Les Français se disent de moins en moins racistes, l’indice de tolérance envers les autres ne cesse de progresser. Et pourtant, les résultats sont “alarmants”, selon la Commission nationale consultative des droits de l’homme (CNCDH). Dans son rapport annuel sur la lutte contre le racisme, l’antisémitisme et la xénophobie, publié lundi 18 juillet, l’institution pointe la “persistance de phénomènes discriminatoires” selon l’origine, la religion ou la couleur de peau avérée ou alléguée. “Certains préjugés racistes, antisémites et xénophobes” restent “vivants et, surtout, leur expression se renouvelle, se diversifie, voire s’intensifie selon les contextes”, soulignent les auteurs, qui formulent cinquante-cinq recommandations.

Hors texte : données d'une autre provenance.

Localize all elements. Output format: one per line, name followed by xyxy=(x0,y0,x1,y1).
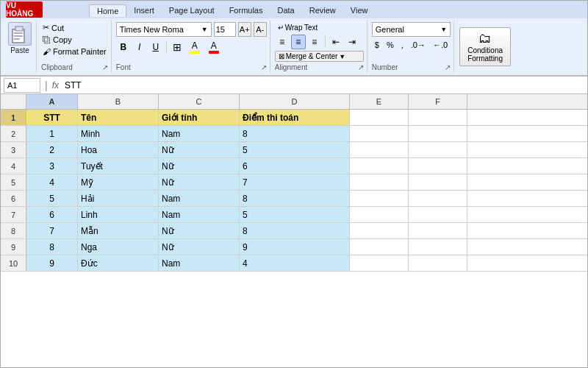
font-name-dropdown[interactable]: Times New Roma ▼ xyxy=(116,22,212,37)
cell-a9[interactable]: 8 xyxy=(26,239,78,255)
font-size-decrease-button[interactable]: A- xyxy=(254,22,267,37)
col-header-f[interactable]: F xyxy=(409,94,467,109)
cell-b6[interactable]: Hải xyxy=(78,191,159,206)
cell-d9[interactable]: 9 xyxy=(240,239,350,255)
cell-a5[interactable]: 4 xyxy=(26,174,78,190)
cell-a2[interactable]: 1 xyxy=(26,126,78,141)
cell-e7[interactable] xyxy=(350,207,409,222)
border-button[interactable]: ⊞ xyxy=(170,40,184,54)
tab-data[interactable]: Data xyxy=(270,4,301,16)
cell-d1[interactable]: Điểm thi toán xyxy=(240,110,350,125)
tab-review[interactable]: Review xyxy=(302,4,343,16)
tab-insert[interactable]: Insert xyxy=(126,4,162,16)
col-header-d[interactable]: D xyxy=(240,94,350,109)
paste-button[interactable] xyxy=(8,22,32,46)
cell-f5[interactable] xyxy=(409,174,467,190)
cell-d2[interactable]: 8 xyxy=(240,126,350,141)
cell-c3[interactable]: Nữ xyxy=(159,142,240,158)
cut-button[interactable]: ✂ Cut xyxy=(41,22,108,33)
underline-button[interactable]: U xyxy=(148,40,163,54)
cell-d7[interactable]: 5 xyxy=(240,207,350,222)
cell-f1[interactable] xyxy=(409,110,467,125)
tab-formulas[interactable]: Formulas xyxy=(222,4,270,16)
cell-e5[interactable] xyxy=(350,174,409,190)
cell-b3[interactable]: Hoa xyxy=(78,142,159,158)
formula-input[interactable] xyxy=(62,79,584,91)
cell-e10[interactable] xyxy=(350,255,409,271)
cell-b7[interactable]: Linh xyxy=(78,207,159,222)
number-expand-icon[interactable]: ↗ xyxy=(445,63,451,71)
cell-c5[interactable]: Nữ xyxy=(159,174,240,190)
comma-button[interactable]: , xyxy=(398,39,406,51)
col-header-e[interactable]: E xyxy=(350,94,409,109)
bold-button[interactable]: B xyxy=(116,40,131,54)
cell-f8[interactable] xyxy=(409,223,467,238)
copy-button[interactable]: ⿻ Copy xyxy=(41,35,108,45)
cell-a7[interactable]: 6 xyxy=(26,207,78,222)
cell-d6[interactable]: 8 xyxy=(240,191,350,206)
percent-button[interactable]: % xyxy=(384,39,397,51)
cell-f2[interactable] xyxy=(409,126,467,141)
cell-f10[interactable] xyxy=(409,255,467,271)
cell-a10[interactable]: 9 xyxy=(26,255,78,271)
cell-b8[interactable]: Mẫn xyxy=(78,223,159,238)
wrap-text-button[interactable]: ↵ Wrap Text xyxy=(275,22,321,33)
italic-button[interactable]: I xyxy=(132,40,147,54)
cell-a1[interactable]: STT xyxy=(26,110,78,125)
increase-decimal-button[interactable]: .0→ xyxy=(408,39,429,51)
cell-b2[interactable]: Minh xyxy=(78,126,159,141)
cell-reference-box[interactable]: A1 xyxy=(4,78,40,93)
align-right-button[interactable]: ≡ xyxy=(307,35,322,49)
font-expand-icon[interactable]: ↗ xyxy=(261,63,267,71)
cell-d4[interactable]: 6 xyxy=(240,158,350,174)
cell-c1[interactable]: Giới tính xyxy=(159,110,240,125)
cell-b1[interactable]: Tên xyxy=(78,110,159,125)
fill-color-button[interactable]: A xyxy=(186,39,204,55)
cell-f9[interactable] xyxy=(409,239,467,255)
cell-c4[interactable]: Nữ xyxy=(159,158,240,174)
cell-d10[interactable]: 4 xyxy=(240,255,350,271)
cell-a4[interactable]: 3 xyxy=(26,158,78,174)
col-header-a[interactable]: A xyxy=(26,94,78,109)
cell-a3[interactable]: 2 xyxy=(26,142,78,158)
cell-e3[interactable] xyxy=(350,142,409,158)
cell-e8[interactable] xyxy=(350,223,409,238)
cell-c10[interactable]: Nam xyxy=(159,255,240,271)
format-painter-button[interactable]: 🖌 Format Painter xyxy=(41,46,108,57)
cell-b10[interactable]: Đức xyxy=(78,255,159,271)
cell-d8[interactable]: 8 xyxy=(240,223,350,238)
col-header-c[interactable]: C xyxy=(159,94,240,109)
cell-c9[interactable]: Nữ xyxy=(159,239,240,255)
tab-home[interactable]: Home xyxy=(89,4,126,17)
font-size-increase-button[interactable]: A+ xyxy=(238,22,251,37)
indent-increase-button[interactable]: ⇥ xyxy=(345,35,359,49)
cell-e9[interactable] xyxy=(350,239,409,255)
tab-page-layout[interactable]: Page Layout xyxy=(162,4,222,16)
cell-e1[interactable] xyxy=(350,110,409,125)
col-header-b[interactable]: B xyxy=(78,94,159,109)
conditional-formatting-button[interactable]: 🗂 Conditiona Formatting xyxy=(459,27,511,66)
cell-c7[interactable]: Nam xyxy=(159,207,240,222)
font-size-box[interactable]: 15 xyxy=(214,22,236,37)
number-format-dropdown[interactable]: General ▼ xyxy=(372,22,451,37)
font-color-button[interactable]: A xyxy=(205,39,223,55)
cell-e2[interactable] xyxy=(350,126,409,141)
cell-b9[interactable]: Nga xyxy=(78,239,159,255)
cell-f7[interactable] xyxy=(409,207,467,222)
clipboard-expand-icon[interactable]: ↗ xyxy=(102,63,108,71)
cell-e4[interactable] xyxy=(350,158,409,174)
cell-a6[interactable]: 5 xyxy=(26,191,78,206)
tab-view[interactable]: View xyxy=(343,4,376,16)
cell-e6[interactable] xyxy=(350,191,409,206)
currency-button[interactable]: $ xyxy=(372,39,382,51)
align-center-button[interactable]: ≡ xyxy=(291,35,306,49)
cell-c8[interactable]: Nữ xyxy=(159,223,240,238)
cell-b4[interactable]: Tuyết xyxy=(78,158,159,174)
cell-f6[interactable] xyxy=(409,191,467,206)
cell-d5[interactable]: 7 xyxy=(240,174,350,190)
cell-f3[interactable] xyxy=(409,142,467,158)
cell-a8[interactable]: 7 xyxy=(26,223,78,238)
cell-c2[interactable]: Nam xyxy=(159,126,240,141)
cell-d3[interactable]: 5 xyxy=(240,142,350,158)
cell-c6[interactable]: Nam xyxy=(159,191,240,206)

Alors que la France célèbre cette année les 50 ans de la loi du 1er juillet 1972, dite “loi Pleven”, qui a créé les délits spécifiques d'”injure et [de] la diffamation à caractère raciste » ainsi que « l’incitation à la discrimination, à la haine ou à la violence raciale », et 51 ans après la ratification de la Convention internationale sur l’élimination de toutes les formes de discrimination raciale, la CNCDH note que « les discours stigmatisants à caractère raciste et les nuances xénophobes n’ont pas disparu.” En cause, notamment, la crise sanitaire, qui a permis le déploiement de “théories du complot antisémite”, et la campagne présidentielle, “marquée par le retour obsessionnel des questions migratoires et sécuritaires”.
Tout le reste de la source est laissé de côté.